The U.S. Defense Department has prepared three war budgets for Afghanistan in 2015, according to a news report.
While the spending plans are only for planning purposes, they hint at what the U.S. presence in Afghanistan might look like next year.
One scenario would keep 10,000 troops in the country, another would leave 5,000 service members there and another wouldn't keep any there, according to an article by Roxana Tiron of Bloomberg News, citing an e-mail distributed within the Pentagon by John Roth, the Pentagon's deputy comptroller for programs and budgets.
The U.S. currently has about 33,000 service members in Afghanistan, down from a peak of about 100,000 in 2011, and that number will continue to drop as the American-led combat mission wraps up by the end of the year.
Pentagon and NATO officials have said they want to keep a contingent of at least several thousand troops in the country to help maintain security and battle al-Qaeda and Taliban militants.

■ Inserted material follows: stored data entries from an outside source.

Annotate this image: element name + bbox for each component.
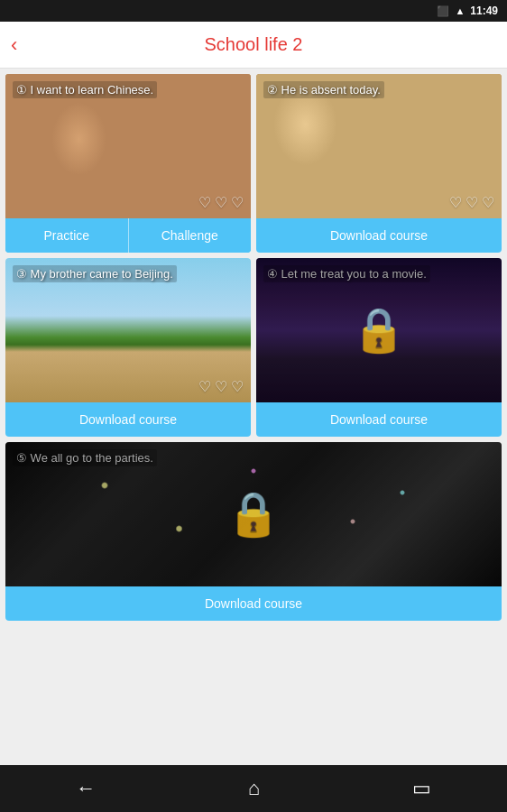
lock-overlay-4: 🔒 — [256, 258, 502, 402]
card-image-3: ③ My brother came to Beijing. ♡ ♡ ♡ — [5, 258, 251, 402]
card-image-1: ① I want to learn Chinese. ♡ ♡ ♡ — [5, 74, 251, 218]
download-course-button-4[interactable]: Download course — [256, 402, 502, 437]
course-card-2[interactable]: ② He is absent today. ♡ ♡ ♡ Download cou… — [256, 74, 502, 253]
heart-icon-3: ♡ — [231, 194, 244, 211]
heart-icon-2: ♡ — [215, 194, 227, 211]
practice-button[interactable]: Practice — [5, 218, 129, 253]
download-course-button-3[interactable]: Download course — [5, 402, 251, 437]
card-label-1: ① I want to learn Chinese. — [13, 81, 157, 98]
card-hearts-2: ♡ ♡ ♡ — [449, 194, 494, 211]
lock-icon-5: 🔒 — [226, 489, 281, 540]
course-card-3[interactable]: ③ My brother came to Beijing. ♡ ♡ ♡ Down… — [5, 258, 251, 437]
card-footer-3: Download course — [5, 402, 251, 437]
cards-grid: ① I want to learn Chinese. ♡ ♡ ♡ Practic… — [5, 74, 502, 621]
heart-icon-7: ♡ — [198, 378, 211, 395]
card-label-5: ⑤ We all go to the parties. — [13, 449, 157, 466]
screenshot-icon: ⬛ — [437, 5, 449, 17]
card-image-2: ② He is absent today. ♡ ♡ ♡ — [256, 74, 502, 218]
card-label-3: ③ My brother came to Beijing. — [13, 265, 177, 282]
page-title: School life 2 — [205, 34, 303, 55]
lock-overlay-5: 🔒 — [5, 442, 502, 586]
status-time: 11:49 — [470, 5, 498, 17]
download-course-button-2[interactable]: Download course — [256, 218, 502, 253]
home-nav-icon[interactable]: ⌂ — [248, 777, 260, 800]
bottom-nav: ← ⌂ ▭ — [0, 765, 507, 812]
card-footer-1: Practice Challenge — [5, 218, 251, 253]
card-image-5: ⑤ We all go to the parties. 🔒 — [5, 442, 502, 586]
card-hearts-1: ♡ ♡ ♡ — [198, 194, 244, 211]
card-footer-4: Download course — [256, 402, 502, 437]
card-image-4: ④ Let me treat you to a movie. 🔒 — [256, 258, 502, 402]
card-footer-5: Download course — [5, 586, 502, 621]
course-card-4[interactable]: ④ Let me treat you to a movie. 🔒 Downloa… — [256, 258, 502, 437]
status-bar: ⬛ ▲ 11:49 — [0, 0, 507, 22]
heart-icon-4: ♡ — [449, 194, 462, 211]
course-card-1[interactable]: ① I want to learn Chinese. ♡ ♡ ♡ Practic… — [5, 74, 251, 253]
course-card-5[interactable]: ⑤ We all go to the parties. 🔒 Download c… — [5, 442, 502, 621]
card-label-2: ② He is absent today. — [263, 81, 384, 98]
wifi-icon: ▲ — [455, 5, 465, 16]
card-label-4: ④ Let me treat you to a movie. — [263, 265, 430, 282]
top-nav: ‹ School life 2 — [0, 22, 507, 69]
card-hearts-3: ♡ ♡ ♡ — [198, 378, 244, 395]
lock-icon-4: 🔒 — [352, 305, 406, 355]
heart-icon-1: ♡ — [198, 194, 211, 211]
challenge-button[interactable]: Challenge — [129, 218, 252, 253]
back-button[interactable]: ‹ — [11, 35, 17, 55]
recent-nav-icon[interactable]: ▭ — [412, 777, 431, 800]
download-course-button-5[interactable]: Download course — [5, 586, 502, 621]
back-nav-icon[interactable]: ← — [76, 777, 96, 800]
card-footer-2: Download course — [256, 218, 502, 253]
heart-icon-5: ♡ — [466, 194, 478, 211]
heart-icon-9: ♡ — [231, 378, 244, 395]
content-area: ① I want to learn Chinese. ♡ ♡ ♡ Practic… — [0, 69, 507, 765]
heart-icon-6: ♡ — [482, 194, 494, 211]
heart-icon-8: ♡ — [215, 378, 227, 395]
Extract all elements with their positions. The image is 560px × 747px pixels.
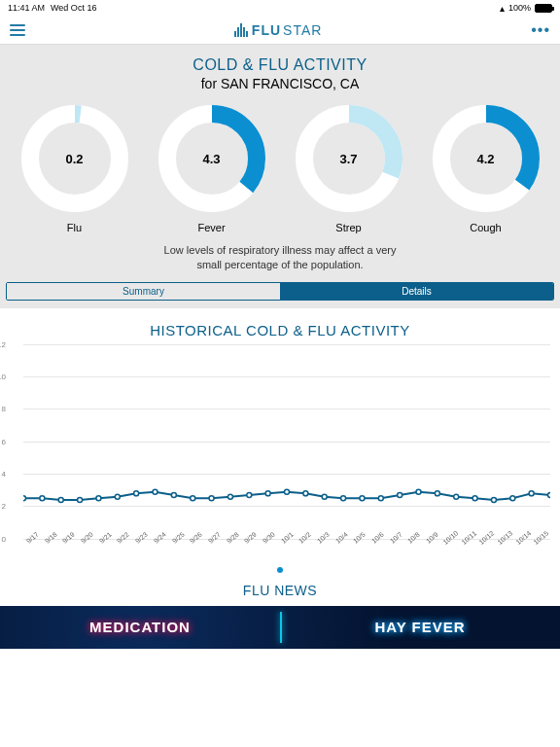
segment-control: Summary Details — [6, 282, 554, 301]
donut-cough: 4.2 — [433, 105, 540, 212]
news-title: FLU NEWS — [0, 583, 560, 598]
nav-bar: FLUSTAR ••• — [0, 16, 560, 45]
donut-flu: 0.2 — [21, 105, 128, 212]
donut-row: 0.2 Flu 4.3 Fever 3.7 Strep 4.2 Cou — [0, 91, 560, 237]
panel-title: COLD & FLU ACTIVITY — [0, 56, 560, 74]
logo-bold: FLU — [252, 22, 281, 38]
tab-details[interactable]: Details — [280, 283, 553, 300]
svg-point-18 — [209, 496, 214, 501]
svg-point-24 — [322, 494, 327, 499]
donut-label: Cough — [423, 222, 549, 233]
menu-button[interactable] — [10, 21, 25, 39]
news-right: HAY FEVER — [374, 619, 465, 635]
donut-strep: 3.7 — [296, 105, 402, 212]
description-text: Low levels of respiratory illness may af… — [154, 243, 406, 272]
historical-chart: 024681012 — [23, 344, 550, 539]
svg-point-19 — [228, 494, 232, 499]
svg-point-34 — [510, 496, 515, 501]
historical-title: HISTORICAL COLD & FLU ACTIVITY — [0, 322, 560, 338]
status-bar: 11:41 AM Wed Oct 16 ▴ 100% — [0, 0, 560, 16]
svg-point-32 — [472, 496, 477, 501]
svg-point-27 — [378, 496, 383, 501]
donut-value: 0.2 — [65, 152, 83, 166]
battery-percent: 100% — [508, 3, 531, 13]
page-indicator — [0, 559, 560, 577]
activity-panel: COLD & FLU ACTIVITY for SAN FRANCISCO, C… — [0, 45, 560, 308]
more-button[interactable]: ••• — [531, 21, 550, 39]
logo-light: STAR — [283, 22, 322, 38]
app-logo: FLUSTAR — [234, 22, 323, 38]
svg-point-20 — [247, 492, 252, 497]
svg-point-22 — [285, 489, 290, 494]
svg-point-28 — [398, 492, 402, 497]
pager-dot — [277, 567, 283, 573]
news-left: MEDICATION — [89, 619, 191, 635]
svg-point-35 — [529, 491, 534, 496]
donut-value: 3.7 — [339, 152, 357, 166]
donut-label: Strep — [286, 222, 412, 233]
svg-point-33 — [491, 497, 496, 502]
panel-subtitle: for SAN FRANCISCO, CA — [0, 76, 560, 91]
donut-value: 4.2 — [476, 152, 494, 166]
svg-point-9 — [40, 496, 45, 501]
svg-point-11 — [78, 497, 83, 502]
svg-point-14 — [134, 491, 139, 496]
svg-point-17 — [191, 496, 195, 501]
svg-point-15 — [153, 489, 158, 494]
svg-point-31 — [454, 494, 459, 499]
tab-summary[interactable]: Summary — [7, 283, 280, 300]
svg-point-30 — [435, 491, 439, 496]
svg-point-8 — [23, 496, 26, 501]
donut-label: Flu — [12, 222, 138, 233]
svg-point-10 — [58, 497, 63, 502]
donut-value: 4.3 — [202, 152, 220, 166]
svg-point-23 — [303, 491, 308, 496]
svg-point-29 — [416, 489, 421, 494]
svg-point-12 — [96, 496, 101, 501]
wifi-icon: ▴ — [500, 3, 505, 14]
donut-fever: 4.3 — [158, 105, 265, 212]
donut-label: Fever — [149, 222, 275, 233]
svg-point-26 — [360, 496, 365, 501]
svg-point-13 — [115, 494, 120, 499]
location-text: SAN FRANCISCO, CA — [221, 76, 359, 91]
svg-point-25 — [341, 496, 346, 501]
news-banner[interactable]: MEDICATION HAY FEVER — [0, 606, 560, 649]
status-time: 11:41 AM — [8, 3, 45, 13]
svg-point-16 — [171, 492, 176, 497]
x-axis: 9/179/189/199/209/219/229/239/249/259/26… — [23, 539, 550, 548]
svg-point-36 — [548, 492, 551, 497]
status-date: Wed Oct 16 — [51, 3, 96, 13]
svg-point-21 — [265, 491, 270, 496]
battery-icon — [535, 4, 552, 13]
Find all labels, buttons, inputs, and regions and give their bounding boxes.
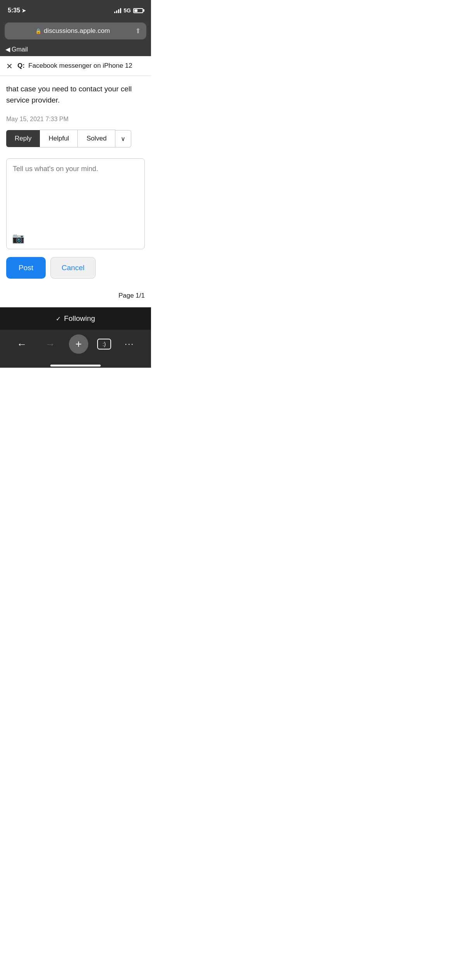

Earlier this year, the country's top Navy SEAL said Afghanistan remains his No. 1 war-fighting priority and that he was optimistic about the U.S.-led training mission there. "I'm pleased to say that each time I return, I see more and more progress," he said during conference in Washington. "Afghan security forces are good and thanks to our [special operations forces] investment, they are getting better."
U.S. and Afghan officials have hammered out a security pact to let American troops stay in the country after this year to help train local security forces. Yet outgoing Afghan President Hamid Karzai has refused to sign the agreement unless the U.S. ends military operations on residential homes and begins a "meaningful start" to the peace process.
Karzai will soon step down after a dozen years in power, due to constitutional limits. Earlier this month, Afghanistan held a presidential election, with widespread turnout despite reports of fraud and corruption. Abdullah Abdullah, the former foreign affairs minister who is leading in the partial results, has vowed to sign the so-called status-of-forces agreement with the U.S.
The Pentagon in its budget request for fiscal 2015, which begins Oct. 1, included a placeholder value of $79.4 billion for the war, known in military parlance as overseas contingency operations, or OCO. The funding is also used for non-war-related expenses, such as training and equipment.